- THE DATA:
* * *
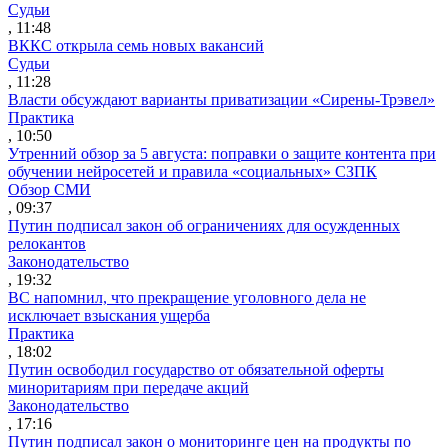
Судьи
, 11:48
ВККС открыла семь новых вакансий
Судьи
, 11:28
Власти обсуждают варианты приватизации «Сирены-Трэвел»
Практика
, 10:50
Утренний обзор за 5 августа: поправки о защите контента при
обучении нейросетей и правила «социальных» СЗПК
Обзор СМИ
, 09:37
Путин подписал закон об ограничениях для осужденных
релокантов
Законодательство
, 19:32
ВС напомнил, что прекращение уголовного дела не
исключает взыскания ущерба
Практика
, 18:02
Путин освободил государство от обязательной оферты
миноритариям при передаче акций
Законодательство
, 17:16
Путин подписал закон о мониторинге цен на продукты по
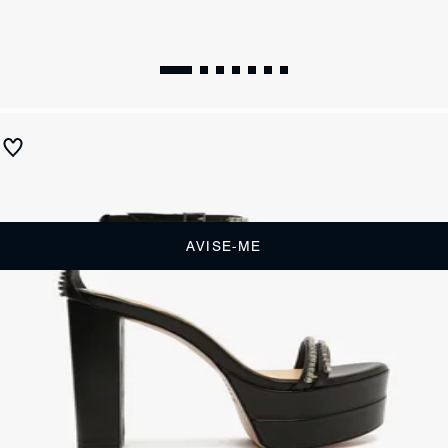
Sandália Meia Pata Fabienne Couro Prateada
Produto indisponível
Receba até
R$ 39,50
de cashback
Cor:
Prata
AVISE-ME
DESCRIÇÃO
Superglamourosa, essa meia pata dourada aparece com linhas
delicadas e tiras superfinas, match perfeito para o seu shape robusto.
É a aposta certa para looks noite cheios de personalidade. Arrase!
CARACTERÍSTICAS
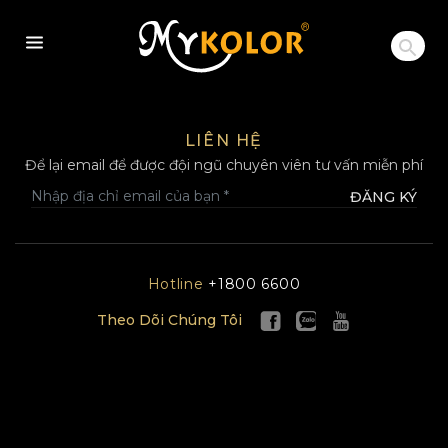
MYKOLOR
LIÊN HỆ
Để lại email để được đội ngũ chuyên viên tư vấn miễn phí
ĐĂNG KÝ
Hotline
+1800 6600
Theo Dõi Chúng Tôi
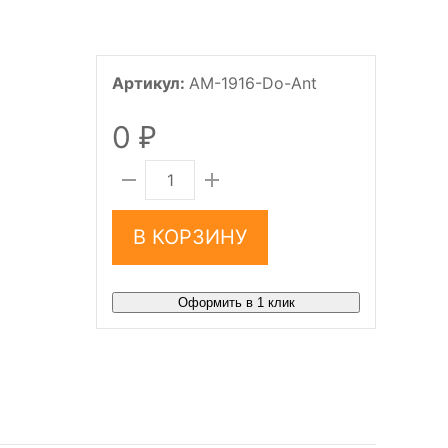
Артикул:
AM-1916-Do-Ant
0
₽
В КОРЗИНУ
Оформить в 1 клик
* * *
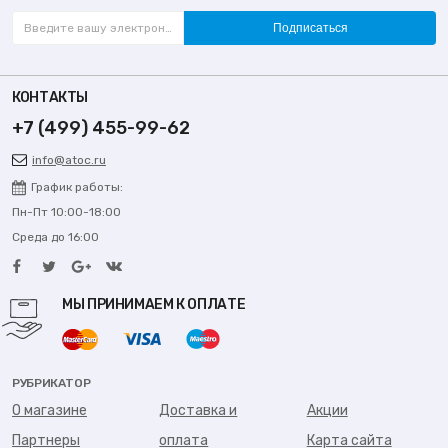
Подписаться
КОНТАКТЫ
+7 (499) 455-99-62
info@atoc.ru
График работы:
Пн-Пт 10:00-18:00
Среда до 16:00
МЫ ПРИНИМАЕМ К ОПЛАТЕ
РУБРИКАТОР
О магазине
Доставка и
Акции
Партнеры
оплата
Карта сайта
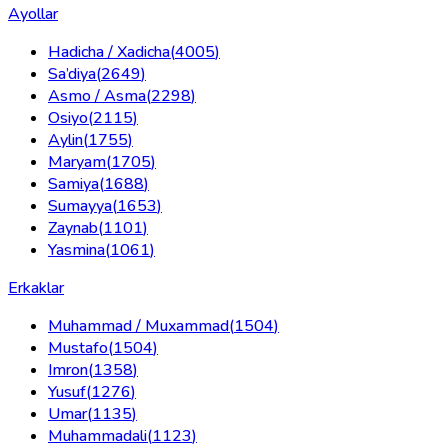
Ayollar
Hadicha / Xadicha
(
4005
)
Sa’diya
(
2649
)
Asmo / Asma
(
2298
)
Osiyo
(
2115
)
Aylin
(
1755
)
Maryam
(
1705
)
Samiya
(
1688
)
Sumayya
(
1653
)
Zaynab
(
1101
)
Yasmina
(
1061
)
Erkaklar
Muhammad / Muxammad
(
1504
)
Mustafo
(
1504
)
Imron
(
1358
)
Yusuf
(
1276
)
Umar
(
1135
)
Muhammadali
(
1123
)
* * *
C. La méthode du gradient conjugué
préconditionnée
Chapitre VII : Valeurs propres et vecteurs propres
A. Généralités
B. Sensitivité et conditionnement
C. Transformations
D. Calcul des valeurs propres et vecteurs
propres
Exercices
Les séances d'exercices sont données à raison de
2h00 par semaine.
* * *
Please copy every line of the records above in which "vecteurs" appears.

Chapitre VII : Valeurs propres et vecteurs propres
D. Calcul des valeurs propres et vecteurs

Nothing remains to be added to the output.